Task objective:
Everything from the line containing "Portant à vêtements" through the end of the entries should be transcribed exactly. Leave out all other lines.

Provided information:

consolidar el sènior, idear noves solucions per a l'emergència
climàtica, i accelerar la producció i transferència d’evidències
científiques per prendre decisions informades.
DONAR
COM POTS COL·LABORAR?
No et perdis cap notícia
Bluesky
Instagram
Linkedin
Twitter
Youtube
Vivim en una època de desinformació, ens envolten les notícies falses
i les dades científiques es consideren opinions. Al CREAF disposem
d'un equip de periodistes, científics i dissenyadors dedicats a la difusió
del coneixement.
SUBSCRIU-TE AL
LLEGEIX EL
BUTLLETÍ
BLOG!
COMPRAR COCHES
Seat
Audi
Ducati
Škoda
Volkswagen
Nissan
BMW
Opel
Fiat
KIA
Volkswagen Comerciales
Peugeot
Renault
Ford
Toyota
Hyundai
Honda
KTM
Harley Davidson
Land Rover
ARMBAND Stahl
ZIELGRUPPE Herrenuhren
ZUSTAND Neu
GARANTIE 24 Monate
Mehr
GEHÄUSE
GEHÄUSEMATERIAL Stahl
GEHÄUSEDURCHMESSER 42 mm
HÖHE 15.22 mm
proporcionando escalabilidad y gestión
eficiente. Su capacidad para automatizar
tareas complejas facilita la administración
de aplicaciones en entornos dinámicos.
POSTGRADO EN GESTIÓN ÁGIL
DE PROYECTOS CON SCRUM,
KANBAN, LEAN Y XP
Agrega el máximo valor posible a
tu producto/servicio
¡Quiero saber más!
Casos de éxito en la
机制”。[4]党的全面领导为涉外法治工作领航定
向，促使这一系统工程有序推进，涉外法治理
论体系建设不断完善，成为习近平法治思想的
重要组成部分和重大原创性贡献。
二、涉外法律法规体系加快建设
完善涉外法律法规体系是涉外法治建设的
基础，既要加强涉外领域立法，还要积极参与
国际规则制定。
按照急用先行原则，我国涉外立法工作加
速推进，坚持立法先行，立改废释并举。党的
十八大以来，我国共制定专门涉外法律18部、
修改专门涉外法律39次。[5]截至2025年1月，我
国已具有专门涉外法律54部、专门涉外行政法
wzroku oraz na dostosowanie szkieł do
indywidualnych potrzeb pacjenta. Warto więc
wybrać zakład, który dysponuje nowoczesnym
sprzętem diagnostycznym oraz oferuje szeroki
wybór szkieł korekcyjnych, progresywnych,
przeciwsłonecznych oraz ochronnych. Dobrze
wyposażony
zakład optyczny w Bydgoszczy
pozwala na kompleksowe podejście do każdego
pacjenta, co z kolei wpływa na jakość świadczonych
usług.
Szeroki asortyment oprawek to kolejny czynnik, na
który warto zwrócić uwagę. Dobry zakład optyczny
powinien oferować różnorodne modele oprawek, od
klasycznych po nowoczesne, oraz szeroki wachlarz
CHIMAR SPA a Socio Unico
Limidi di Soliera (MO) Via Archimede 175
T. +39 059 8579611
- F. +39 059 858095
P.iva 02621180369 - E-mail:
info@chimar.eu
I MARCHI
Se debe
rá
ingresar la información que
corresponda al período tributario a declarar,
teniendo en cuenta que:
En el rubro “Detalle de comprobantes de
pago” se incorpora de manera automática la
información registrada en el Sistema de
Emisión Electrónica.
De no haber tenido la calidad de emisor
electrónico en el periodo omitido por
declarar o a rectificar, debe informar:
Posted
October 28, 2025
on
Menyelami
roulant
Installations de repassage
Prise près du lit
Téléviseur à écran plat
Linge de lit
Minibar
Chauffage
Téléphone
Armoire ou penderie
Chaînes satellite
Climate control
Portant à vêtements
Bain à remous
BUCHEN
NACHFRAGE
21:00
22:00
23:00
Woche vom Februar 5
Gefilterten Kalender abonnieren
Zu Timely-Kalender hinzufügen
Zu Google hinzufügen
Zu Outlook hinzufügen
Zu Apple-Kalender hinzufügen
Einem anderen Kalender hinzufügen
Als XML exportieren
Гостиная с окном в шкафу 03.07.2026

Final answer:
Portant à vêtements
Bain à remous
BUCHEN
NACHFRAGE
21:00
22:00
23:00
Woche vom Februar 5
Gefilterten Kalender abonnieren
Zu Timely-Kalender hinzufügen
Zu Google hinzufügen
Zu Outlook hinzufügen
Zu Apple-Kalender hinzufügen
Einem anderen Kalender hinzufügen
Als XML exportieren
Гостиная с окном в шкафу 03.07.2026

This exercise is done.